When two `db.sql(query).pl(lazy=True)` LazyFrames are joined together, the joined LazyFrame is referenced twice in the same plan (a self-rejoin via a derived sub-LazyFrame), a window expression (e.g. `rolling_sum`, `rolling_std`, `cum_prod` with `.over("g")`) sits downstream, and the plan is collected via `collect(engine="streaming")`, the output silently drops ~80% of rows. An explicit .sort([partition_key, within_partition_key]) before the .over() — required for any correct window result anyway — makes the row count deterministic across runs, but it remains ~80% short of the reference.
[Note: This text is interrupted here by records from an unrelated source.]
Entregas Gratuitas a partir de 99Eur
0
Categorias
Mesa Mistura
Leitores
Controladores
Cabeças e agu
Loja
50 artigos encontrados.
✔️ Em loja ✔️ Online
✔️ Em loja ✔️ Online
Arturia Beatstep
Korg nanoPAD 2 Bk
The same plan against pl.scan_parquet (no duckdb bridge) returns the full row count.

The minimal repro below produces:

    A) pl.scan_parquet, in-memory engine
       shape=(50597009, 3)  y non-null=45,647,009

    B) db.sql(...).pl(lazy=True), streaming engine, sorted plan                                         
       shape=(10301109, 3)  y non-null=9,287,943   shape_match=False 

### Environment

- polars  1.40.1
- duckdb  1.5.1 / 1.5.2 / 1.6.0.dev12 (all reproduce, with identical behaviour)
- pyarrow latest
- macOS arm64 (Darwin 25.3.0), Python 3.11

### Notes

The bug also manifests in our real ETL pipeline at much larger scale (47k groups, ~313M source rows, 5 source joins), where the symptom was a fraction of expected rows in window columns and an outright zero-row cum_prod column. A duckdb→parquet→pl.scan_parquet boundary at the data-source edge fixes it deterministically.

We tried a workaround that opens a fresh duckdb connection per `register_io_source` generator invocation (so no `relation` object is shared across polars's repeated calls into the source). That fixes the minimal repro but not the larger production case, suggesting the shared-relation pattern is only one of multiple failure modes in this bridge under the streaming engine.


### To Reproduce

Self-contained script below. Variable-length groups are required to trigger the bug at this scale — with uniform-length groups the same plan returns the correct row count.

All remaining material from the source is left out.